Following the election of Jorge Alessandri as president of Chile, Clarín was expelled from the La Nación workshops, because of Volpone's opinions against Alessandri.
Through the 1960s, it transformed into a leftist newspaper. During the presidency of Eduardo Frei Montalva, the newspaper started to be printed again at the workshops of La Nación. Clarin supported the candidacy of the Popular Unity's Salvador Allende for the 1970 elections. Once Allende was elected, the newspaper defended its government, calling to a "class struggle". It was purchased by Victor Pey during the Allende administration and became the largest newspaper in Chile.
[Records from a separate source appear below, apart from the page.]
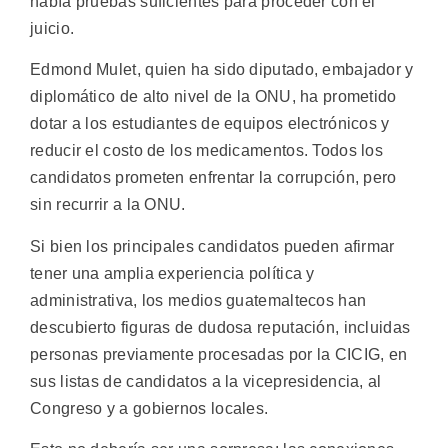
había pruebas suficientes para proceder con el
juicio.
Edmond Mulet, quien ha sido diputado, embajador y
diplomático de alto nivel de la ONU, ha prometido
dotar a los estudiantes de equipos electrónicos y
reducir el costo de los medicamentos. Todos los
candidatos prometen enfrentar la corrupción, pero
sin recurrir a la ONU.
Si bien los principales candidatos pueden afirmar
tener una amplia experiencia política y
administrativa, los medios guatemaltecos han
descubierto figuras de dudosa reputación, incluidas
personas previamente procesadas por la CICIG, en
sus listas de candidatos a la vicepresidencia, al
Congreso y a gobiernos locales.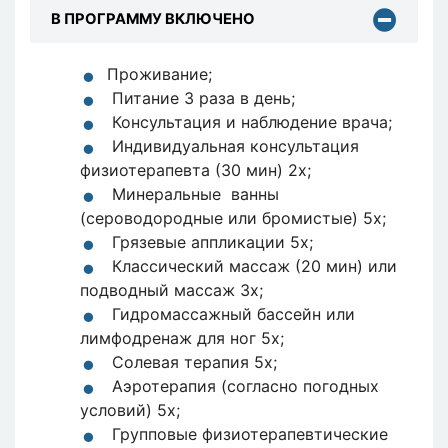
В ПРОГРАММУ ВКЛЮЧЕНО
Проживание;
Питание 3 раза в день;
Консультация и наблюдение врача;
Индивидуальная консультация
физиотерапевта (30 мин) 2х;
Минеральные ванны
(сероводородные или бромистые) 5х;
Грязевые аппликации 5x;
Классический массаж (20 мин) или
подводный массаж 3x;
Гидромассажный бассейн или
лимфодренаж для ног 5x;
Солевая терапия 5x;
Аэротерапия (согласно погодных
условий) 5x;
Групповые физиотерапевтические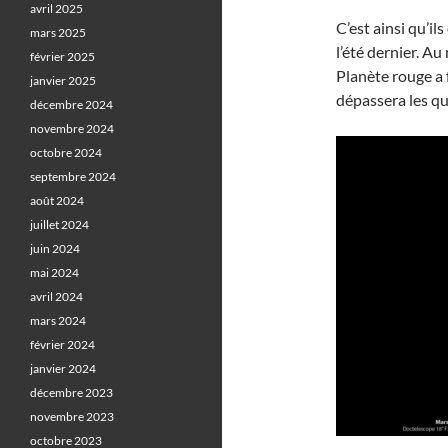
avril 2025
C’est ainsi qu’il
mars 2025
l’été dernier. A
février 2025
Planète rouge a 
janvier 2025
dépassera les qu
décembre 2024
novembre 2024
octobre 2024
septembre 2024
août 2024
juillet 2024
juin 2024
mai 2024
avril 2024
mars 2024
février 2024
janvier 2024
décembre 2023
novembre 2023
octobre 2023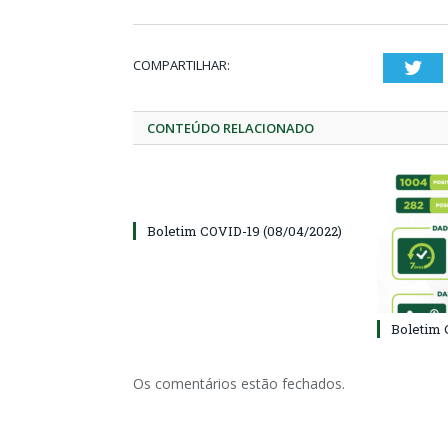
COMPARTILHAR:
Twi
CONTEÚDO RELACIONADO
Boletim COVID-19 (08/04/2022)
Boletim 
Os comentários estão fechados.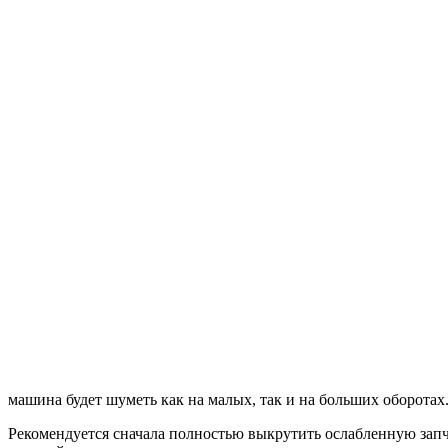
машина будет шуметь как на малых, так и на больших оборотах
Рекомендуется сначала полностью выкрутить ослабленную запча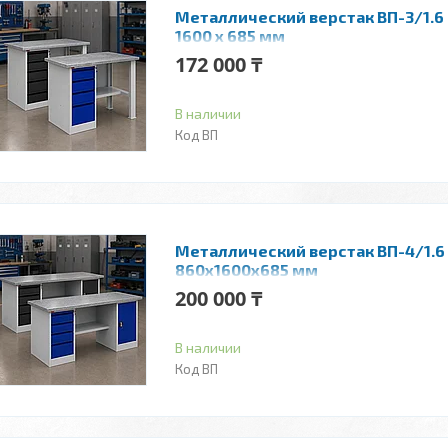
Металлический верстак ВП-3/1.6 |
1600 x 685 мм
172 000 ₸
В наличии
ВП
Металлический верстак ВП-4/1.6 
860x1600x685 мм
200 000 ₸
В наличии
ВП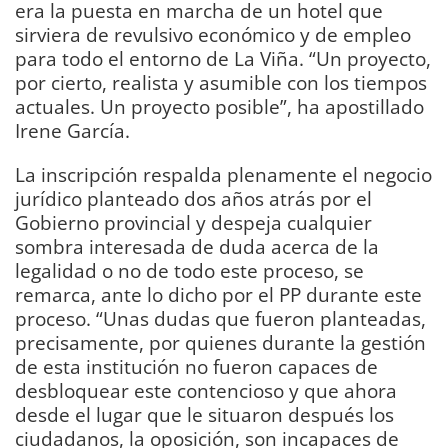
era la puesta en marcha de un hotel que
sirviera de revulsivo económico y de empleo
para todo el entorno de La Viña. “Un proyecto,
por cierto, realista y asumible con los tiempos
actuales. Un proyecto posible”, ha apostillado
Irene García.
La inscripción respalda plenamente el negocio
jurídico planteado dos años atrás por el
Gobierno provincial y despeja cualquier
sombra interesada de duda acerca de la
legalidad o no de todo este proceso, se
remarca, ante lo dicho por el PP durante este
proceso. “Unas dudas que fueron planteadas,
precisamente, por quienes durante la gestión
de esta institución no fueron capaces de
desbloquear este contencioso y que ahora
desde el lugar que le situaron después los
ciudadanos, la oposición, son incapaces de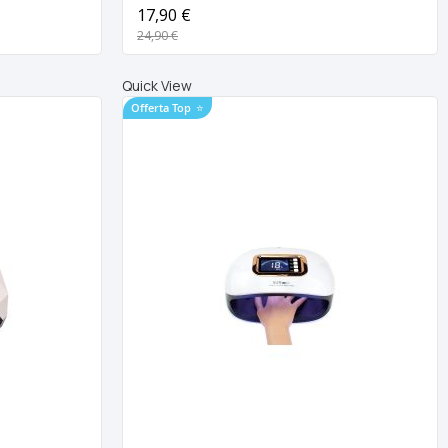
Unghie \ Nail
17,90 €
24,90 €
Quick View
Offerta Top
⭐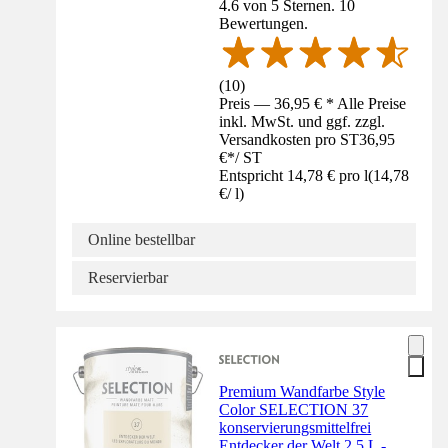
4.6 von 5 Sternen. 10
Bewertungen.
(
10
)
Preis — 36,95 € * Alle Preise
inkl. MwSt. und ggf. zzgl.
Versandkosten pro ST
36,95
€
*
/
ST
Entspricht 14,78 € pro l
(
14,78
€
/
l
)
Online bestellbar
Reservierbar
Premium Wandfarbe Style
Color SELECTION 37
konservierungsmittelfrei
Entdecker der Welt 2,5 L -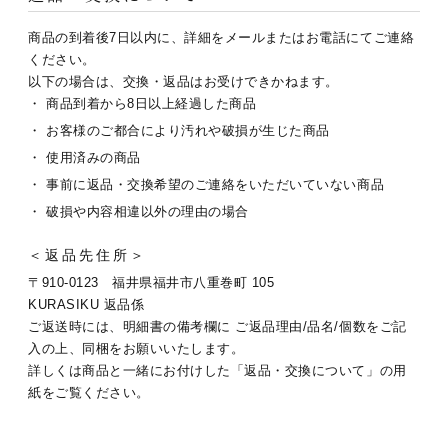
商品の到着後7日以内に、詳細をメールまたはお電話にてご連絡
ください。
以下の場合は、交換・返品はお受けできかねます。
・ 商品到着から8日以上経過した商品
・ お客様のご都合により汚れや破損が生じた商品
・ 使用済みの商品
・ 事前に返品・交換希望のご連絡をいただいていない商品
・ 破損や内容相違以外の理由の場合
＜返品先住所＞
〒910-0123 福井県福井市八重巻町 105
KURASIKU 返品係
ご返送時には、明細書の備考欄に ご返品理由/品名/個数をご記
入の上、同梱をお願いいたします。
詳しくは商品と一緒にお付けした「返品・交換について」の用
紙をご覧ください。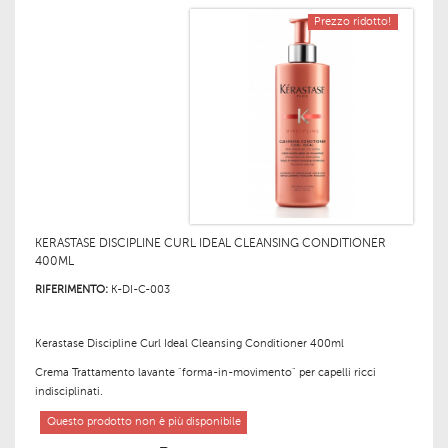
Prezzo ridotto!
KERASTASE DISCIPLINE CURL IDEAL CLEANSING CONDITIONER
400ML
RIFERIMENTO:
K-DI-C-003
Kerastase Discipline Curl Ideal Cleansing Conditioner 400ml
Crema Trattamento lavante "forma-in-movimento" per capelli ricci
indisciplinati.
Questo prodotto non è più disponibile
The final edition of Clarín circulated on 11 September 1973, the day of the coup d'état in Chile. That day, at 04:00 AM, army troops occupied Claríns workshops at Dieciocho street, number 263, and impeded the newspaper's distribution. The newspaper was not published again; however, some copies of that day's newspaper managed to be delivered to regions.

In 2008, the State of Chile was condemned to pay an indemnification of ten million dollars for the expropriation of the newspaper. The decision, however, was later revoked.

On 11 September 2013, commemorating the fortieth anniversary of the coup d'état, Clarín released a special edition, in collaboration with the newspaper El Ciudadano.